May is a crucial month for determining carbon levels because it hits right above “growing season” in the Northern Hemisphere, when plants and soil suck up emissions that will be released again during agricultural harvests, according to the UC San Diego and Scripps press release. The average atmospheric CO2 for May 2021 is up two percentage points from May 2020. 

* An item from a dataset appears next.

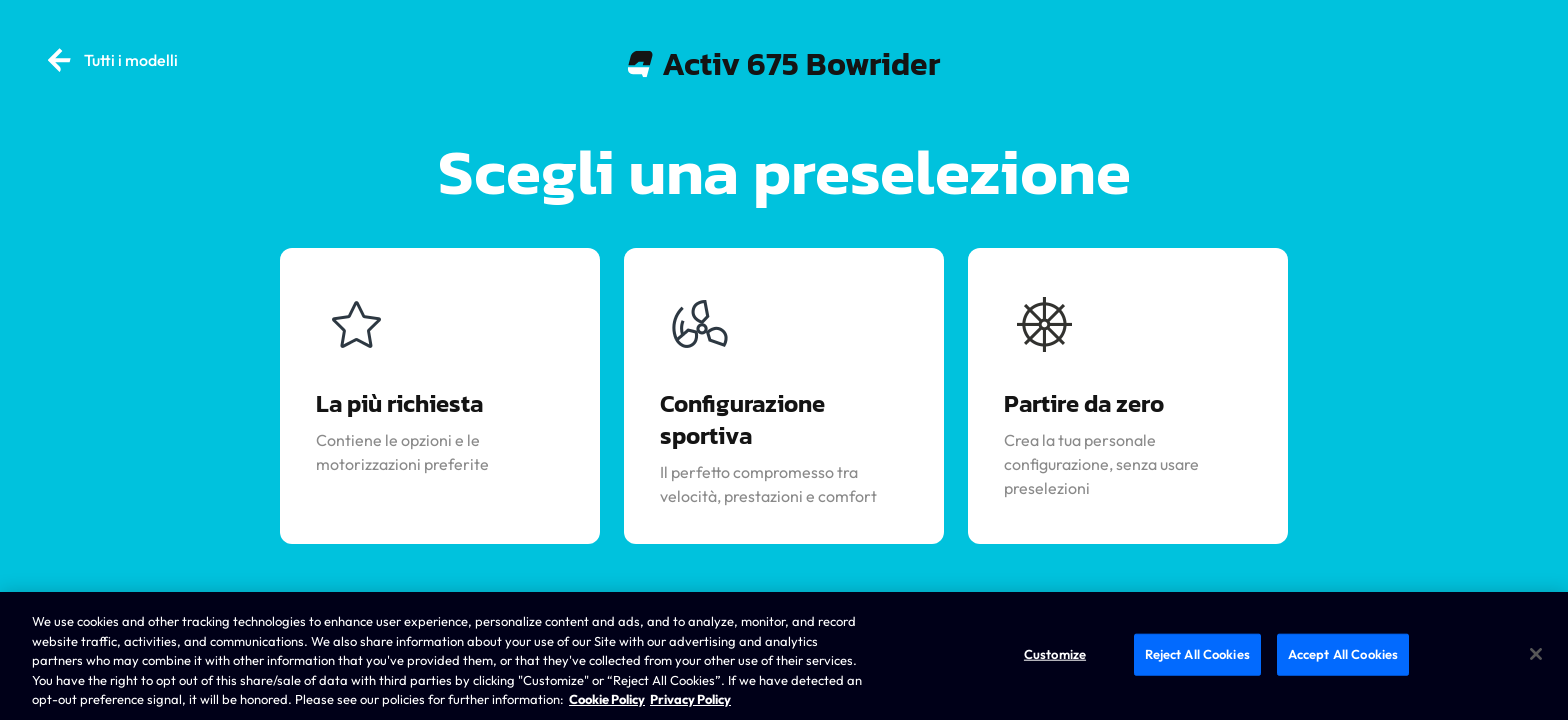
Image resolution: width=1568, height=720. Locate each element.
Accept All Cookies (1343, 654)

Meanwhile, this weekend leaders from seven of the wealthiest countries across the world are meeting in Cornwall, England, to discuss both climate change and COVID-19. Despite ambitious carbon-reduction goals by the US and other heavy carbon emitters, 2021 is expected to be an especially troublesome year for the Earth’s atmosphere as energy demands and production pick up again.

“The goals so far are themselves insufficient, even after having been beefed up,” Keeling told the Post. “We’re running out of time. The longer we wait, the harder it gets.”

Correction: The Mauna Loa volcano is located in Hawaii. A previous version of this post stated the volcano was located in China.